Several months ago I offered to give a vocation talk to the Life Teen group at Our Lady of Guadalupe in Alice. While I was asked to present my vocation story, I also wanted to remind the young women of the group (Brother Martin, SOLT spoke with the young men) how much the world needed them—their faith and their enthusiasm.
So I shared that world through the lens of a number of profound experiences I have had as a religious sister. I did so because “the world” is not an abstraction or “out there” but very close to home and that world is a suffering one. Thus, these young women and many women like them are truly needed to help heal this world.
However, there is more to this story. I also shared that my heroes were faith-filled young people like themselves. And until recently all I knew of the group called The White Rose was courage and martyrdom during the dark days of the Nazi takeover in Germany.
“I had discovered this group while I was researching the life of St. Edith Stein. And these young people did what young people do best—they rebelled.” I am fairly sure the young women were at least a bit surprised with my comment. Perhaps they were even more surprised when I added, “If I should be called to give my life, I hope I will do so with the same courage they had.”
Who and what was the White Rose Society? This underground group was started at the University of Munich with some student members and their friends, led by one of its professors. They published and distributed leaflets along with public graffiti to wage a campaign against the Nazi government.
Their aim was to encourage opposition. However, the group’s efforts ended when Sophie and Hans Scholl along with Christoph Probst were the first members to be arrested. More arrests occurred with that of Willie Graf, Professor Kurt Huber and Alexander Schmorell.
All were tried, found guilty of treason and executed. Other members were arrested and all but one was sent to prison. Schmorell was later declared a saint as a New Martyr in the Orthodox Church.
While the topic of resistance has been a headliner and a very hot topic during the recent weeks, it has been and will continue to be a spiritual reality beginning as far back the Desert Mothers and Fathers in the early Church. It is resistance that strengthens our bodies’ muscles as well as our spiritual ones. The members of the White Rose became spiritual athletes in doing what they could where they were. Success for them, if one could call it that, came later with a flurry of books and several movies. Perhaps a better word might be recognition.

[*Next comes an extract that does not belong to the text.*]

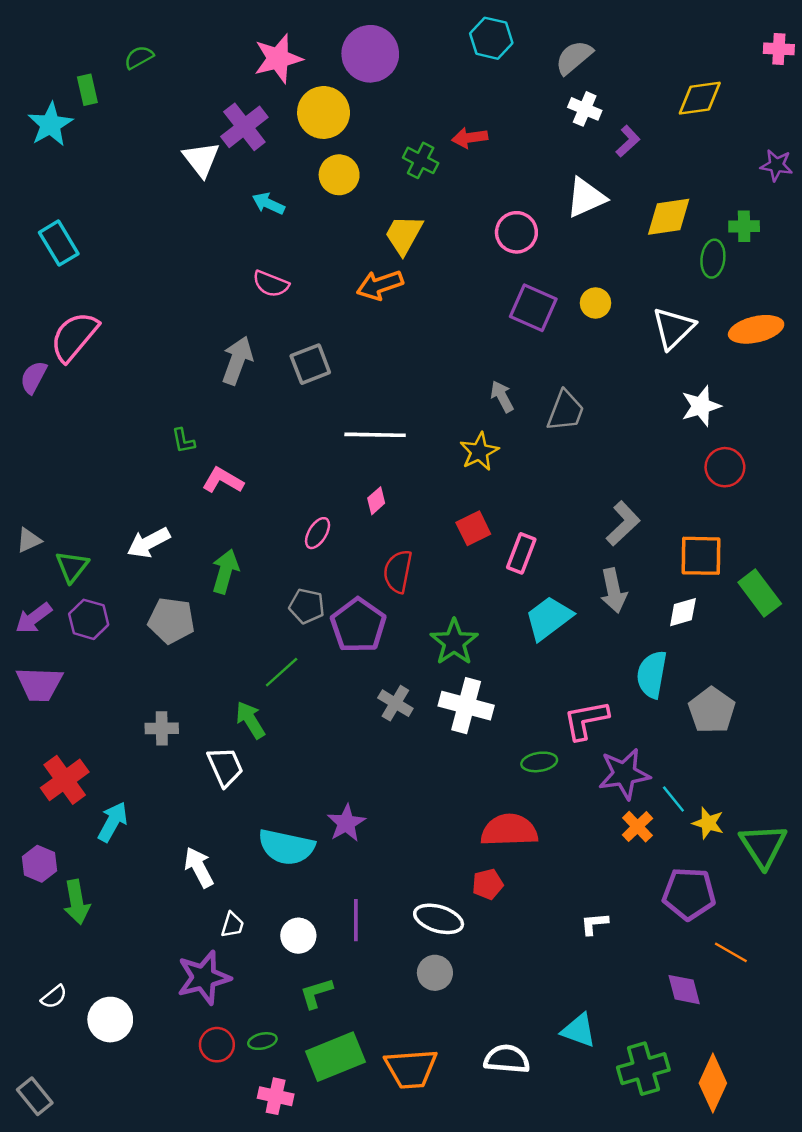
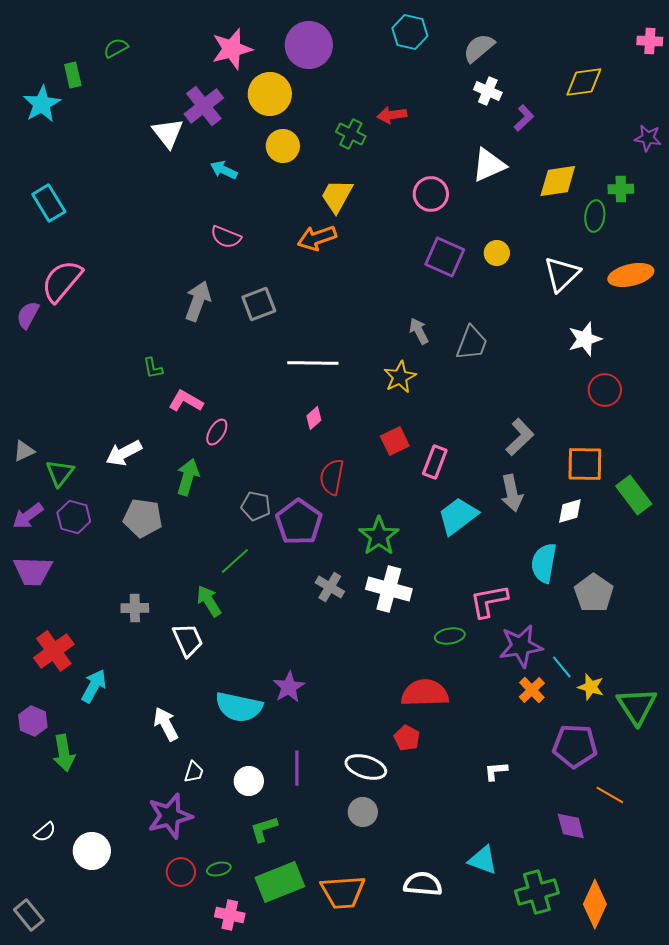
pink ellipse: (318, 533) -> (217, 432), moved
red pentagon: (488, 884) -> (407, 738), turned -30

Student life went on as if these young people had never existed much less died for what they believed in. While I did not know their names at first, they were still my heroes. They are my heroes not just because they were martyrs; they are heroes because they knew what was important in life. Simply, they knew how to live.
For those of us who are concerned of the lack of heroes for the young of today, maybe we need to be reminded that the young can also be heroes. So take some time this Lent to pray for one hero and saint in the making. Imagine what might happen if every reader did the same.